SOFIA/FORCAST Observations of the Luminous Blue Variable Candidates MN 90 and HD 168625

TL;DR

This study uses SOFIA/FORCAST infrared imaging to analyze dust shells around LBV candidates MN 90 and HD 168625, estimating dust properties, mass-loss rates, and evolutionary states of these massive stars.

Contribution

It provides new detailed infrared observations and radiative transfer modeling of dust shells around LBV candidates, enhancing understanding of their mass-loss processes and evolutionary stages.

Findings

MN 90 has a spherical dust shell with a temperature of 59 K.

HD 168625 exhibits a limb-brightened torus with dust at 170 K.

Mass-loss rates are estimated at ~7.3x10^-7 and ~3.2x10^-7 M_sun/yr for MN 90 and HD 168625, respectively.

Abstract

We present SOFIA/FORCAST imaging of the circumstellar dust shells surrounding the luminous blue variable (LBV) candidates MN 90 and HD 168625 to quantify the mineral abundances of the dust and to constrain the evolutionary state of these objects. Our image at 37.1 micron of MN 90 shows a limb-brightened, spherical dust shell.

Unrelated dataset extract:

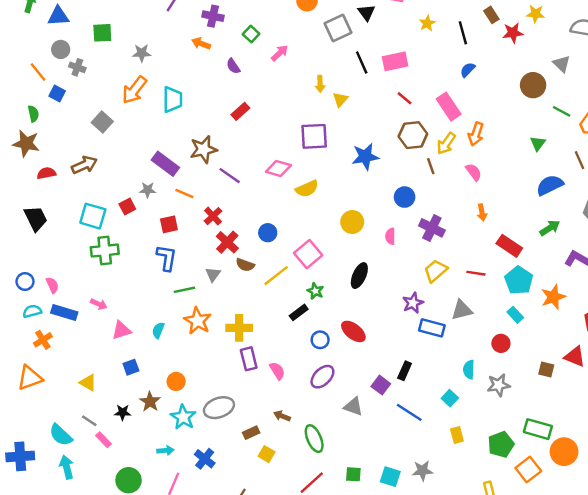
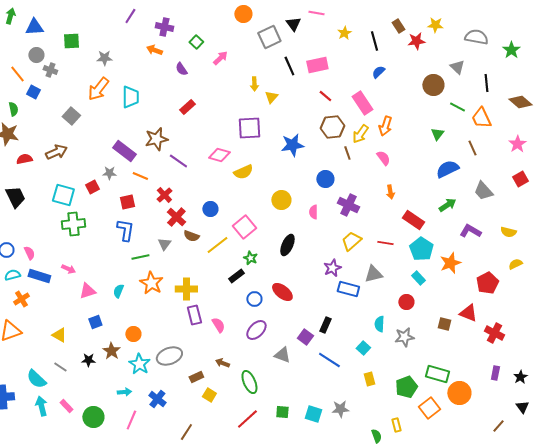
pink rectangle: (104, 440) -> (66, 406), moved

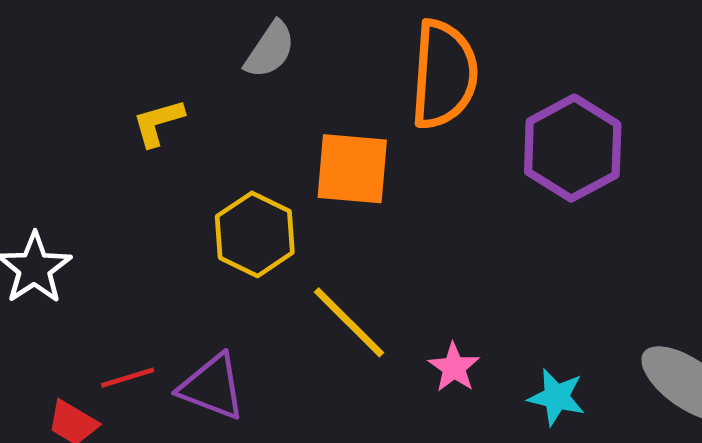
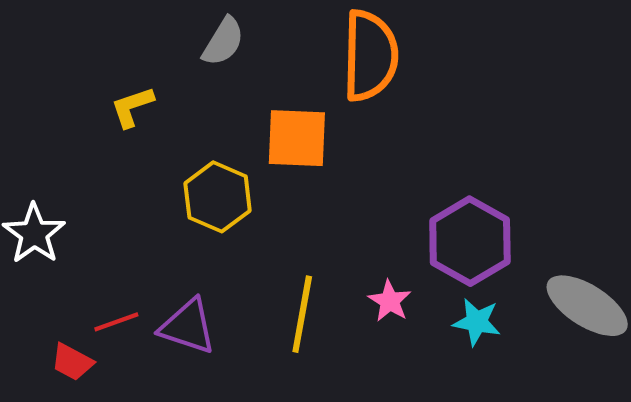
purple hexagon: (573, 148) -> (470, 241), moved
yellow line: (349, 322) -> (302, 314), moved, turned 58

A least-squares fit to the spectral energy distribution of MN 90 yields a dust temperature of 59 \pm 10 K, with the peak of the emission at 42.7 micron. Using 2-Dust radiative transfer code, we estimate for MN 90 that mass-loss occurred at a rate of (7.3 \pm 0.4)x10^-7 M_sun/yr x (v_exp/50 km/s) to create a dust shell with a dust mass of (3.2 \pm 0.1)x10^-2 M_sun. Our images between 7.7 - 37.1 micron of HD 168625 complement previously obtained mid-IR imaging of its bipolar nebulae. The SOFIA/FORCAST imaging of HD 168625 shows evidence for the limb-brightened peaks of an equatorial torus. We estimate a dust temperature of 170 \pm 40 K for the equatorial dust surrounding HD 168625, with the peak of the emission at 18.3 micron. Our 2-Dust model for HD 168625 estimates that mass-loss occurred at a rate of (3.2 \pm 0.2)x10^-7 M_sun/yr to create a dust torus/shell with a dust mass of (2.5 \pm 0.1)x10^-3 M_sun.